If the photo is discarded, then the whole thing was a gimmick – arguably not the best approach for the recruitment of a senior police officer. The process might conceivably put off some of the most technologically challenged from applying, but seems equally likely to alienate the technologically savvy (and even as a test for ‘technological savviness’, there’s nothing to stop the technologically challenged would-be applicant from asking someone to help with the task; all of which means that this ‘test’ isn’t testing anything at all about the individual applying).

On the other hand, if the photo remains attached to the application, this raises even greater problems. The selfie will give clues as to the gender, age and ethnicity of the applicant, and while I’m sure that Humberside Police have no intention of unfair discrimination, it is very hard for any of us not to be influenced by our biases (for example, a 2012 study found that application forms from female applicants for a lab manager job were consistently rated lower than applications from male applicants – even though, apart from gender, the CVs were identical in every respect). At the very least, using selfies in this way feels like a hostage to fortune against any future claims of unfair discrimination in the recruitment process.

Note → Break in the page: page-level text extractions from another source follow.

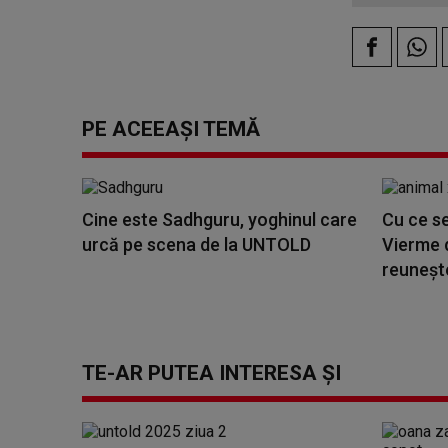
PE ACEEAȘI TEMĂ
Cine este Sadhguru, yoghinul care
Cu ce s
urcă pe scena de la UNTOLD
Vierme d
reuneșt
TE-AR PUTEA INTERESA ȘI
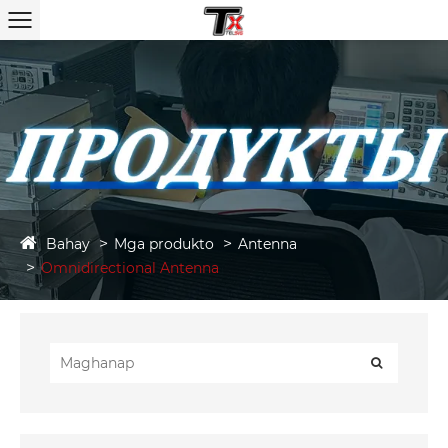
Bahay
Mga produkto
Antenna
Omnidirectional Antenna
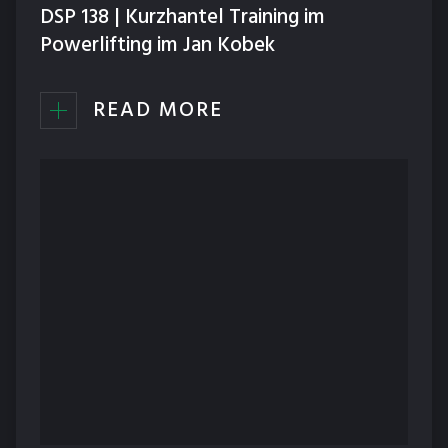
DSP 138 | Kurzhantel Training im
Powerlifting im Jan Kobek
READ MORE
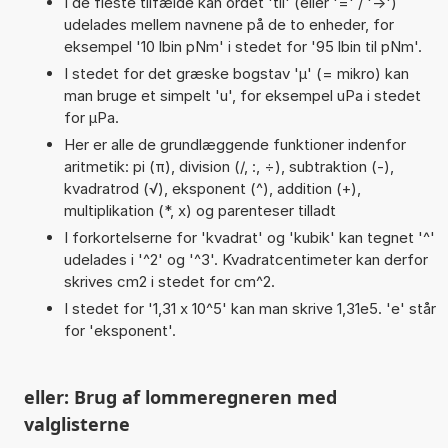
I de fleste tilfælde kan ordet 'til' (eller '=' / '->')
udelades mellem navnene på de to enheder, for
eksempel '10 lbin pNm' i stedet for '95 lbin til pNm'.
I stedet for det græske bogstav 'µ' (= mikro) kan
man bruge et simpelt 'u', for eksempel uPa i stedet
for µPa.
Her er alle de grundlæggende funktioner indenfor
aritmetik: pi (π), division (/, :, ÷), subtraktion (-),
kvadratrod (√), eksponent (^), addition (+),
multiplikation (*, x) og parenteser tilladt
I forkortelserne for 'kvadrat' og 'kubik' kan tegnet '^'
udelades i '^2' og '^3'. Kvadratcentimeter kan derfor
skrives cm2 i stedet for cm^2.
I stedet for '1,31 x 10^5' kan man skrive 1,31e5. 'e' står
for 'eksponent'.
eller: Brug af lommeregneren med
valglisterne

Of course, it is well-established which methods work well in selection – objective assessments such as structured interviews, ability tests and personality questionnaires, for example. Reviewing applicants’ photographs is not on the list, and today very few organisations would dream of asking you to “enclose a photograph with your application form”. Unfortunately, there is something about the shiny glitter of new technology that can seduce organisations into forgetting best practice. If something is unethical, illegal or simply silly when you do it via traditional channels it is probably still unethical, illegal or simply silly if you do it via the internet.

In their enthusiasm to look modern, Humberside Police have ended up looking rather old-fashioned.